What is expected
Only the number is wanted: state how many lines of the data below contain the word "luận".

Raw data

******************************

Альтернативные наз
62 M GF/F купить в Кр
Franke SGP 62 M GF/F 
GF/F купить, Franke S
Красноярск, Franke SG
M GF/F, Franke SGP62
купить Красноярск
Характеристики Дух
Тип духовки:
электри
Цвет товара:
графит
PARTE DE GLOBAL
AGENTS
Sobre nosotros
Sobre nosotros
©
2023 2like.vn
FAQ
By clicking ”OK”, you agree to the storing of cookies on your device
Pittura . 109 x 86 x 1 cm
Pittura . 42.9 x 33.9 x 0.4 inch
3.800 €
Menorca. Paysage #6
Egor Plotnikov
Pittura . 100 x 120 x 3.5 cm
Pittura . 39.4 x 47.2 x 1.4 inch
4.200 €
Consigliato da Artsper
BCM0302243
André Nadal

******************************

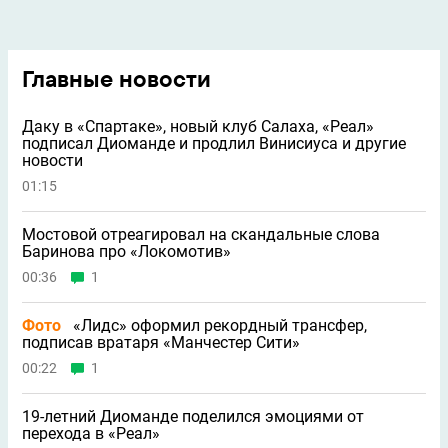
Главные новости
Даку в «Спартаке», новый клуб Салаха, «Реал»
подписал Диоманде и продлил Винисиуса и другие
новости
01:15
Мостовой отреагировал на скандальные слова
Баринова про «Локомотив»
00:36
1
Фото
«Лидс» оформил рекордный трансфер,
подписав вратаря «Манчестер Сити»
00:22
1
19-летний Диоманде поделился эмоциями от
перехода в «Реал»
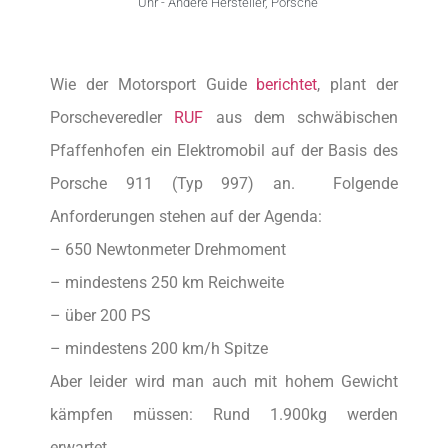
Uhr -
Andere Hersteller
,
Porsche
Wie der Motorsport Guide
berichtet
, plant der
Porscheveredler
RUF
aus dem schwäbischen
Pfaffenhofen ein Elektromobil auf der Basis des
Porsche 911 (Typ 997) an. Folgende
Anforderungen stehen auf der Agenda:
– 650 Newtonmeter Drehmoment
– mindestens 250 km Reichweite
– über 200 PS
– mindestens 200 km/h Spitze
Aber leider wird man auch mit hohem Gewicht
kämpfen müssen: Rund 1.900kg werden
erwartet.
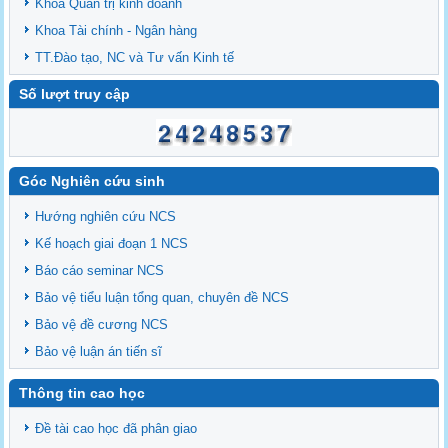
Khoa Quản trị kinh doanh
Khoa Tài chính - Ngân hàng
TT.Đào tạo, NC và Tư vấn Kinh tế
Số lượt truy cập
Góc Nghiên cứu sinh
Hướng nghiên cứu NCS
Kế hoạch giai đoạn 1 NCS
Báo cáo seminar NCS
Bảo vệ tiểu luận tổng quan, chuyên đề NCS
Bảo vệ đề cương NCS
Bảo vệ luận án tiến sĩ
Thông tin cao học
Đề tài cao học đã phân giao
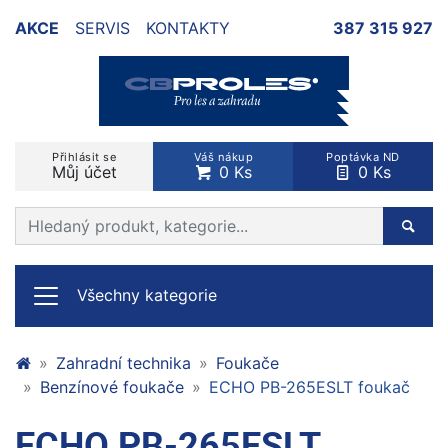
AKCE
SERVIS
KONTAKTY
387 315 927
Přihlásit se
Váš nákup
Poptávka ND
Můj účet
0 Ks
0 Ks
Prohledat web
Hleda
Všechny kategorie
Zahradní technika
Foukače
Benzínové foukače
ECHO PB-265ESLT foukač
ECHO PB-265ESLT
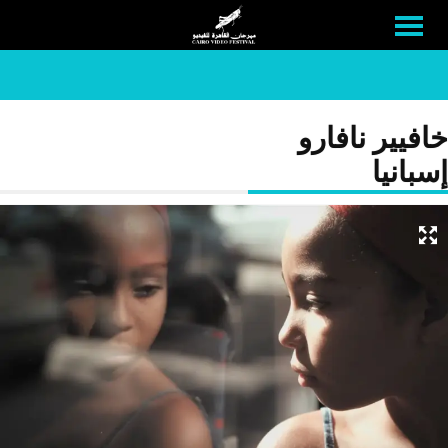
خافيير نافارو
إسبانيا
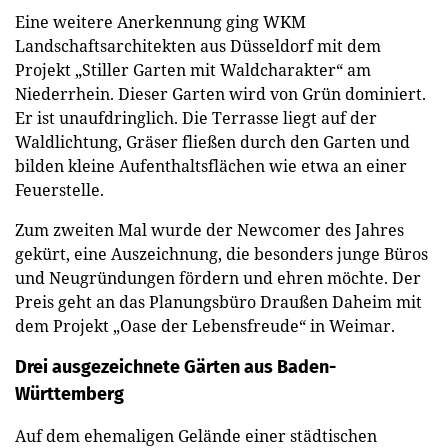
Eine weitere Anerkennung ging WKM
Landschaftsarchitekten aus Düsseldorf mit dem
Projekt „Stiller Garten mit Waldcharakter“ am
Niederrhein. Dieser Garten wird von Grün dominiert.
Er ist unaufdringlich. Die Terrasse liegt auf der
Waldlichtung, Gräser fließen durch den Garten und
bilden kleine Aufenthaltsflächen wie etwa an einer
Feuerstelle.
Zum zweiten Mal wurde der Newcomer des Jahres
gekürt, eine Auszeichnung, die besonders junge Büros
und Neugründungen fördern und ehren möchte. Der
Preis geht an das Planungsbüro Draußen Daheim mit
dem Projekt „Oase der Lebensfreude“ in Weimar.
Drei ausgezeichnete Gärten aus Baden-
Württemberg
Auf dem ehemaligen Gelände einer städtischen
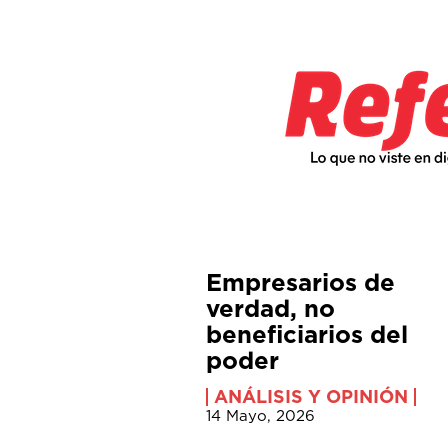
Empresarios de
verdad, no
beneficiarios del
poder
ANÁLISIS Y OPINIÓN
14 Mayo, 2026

******************************

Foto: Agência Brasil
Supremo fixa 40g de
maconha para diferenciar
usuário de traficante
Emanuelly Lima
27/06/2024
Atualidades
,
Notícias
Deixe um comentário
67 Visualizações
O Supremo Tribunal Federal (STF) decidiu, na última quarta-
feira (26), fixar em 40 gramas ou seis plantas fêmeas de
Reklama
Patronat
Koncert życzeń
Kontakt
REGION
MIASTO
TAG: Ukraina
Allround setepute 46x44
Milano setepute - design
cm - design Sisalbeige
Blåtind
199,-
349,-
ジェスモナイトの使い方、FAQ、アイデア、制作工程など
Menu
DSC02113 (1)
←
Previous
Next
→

******************************

Result
2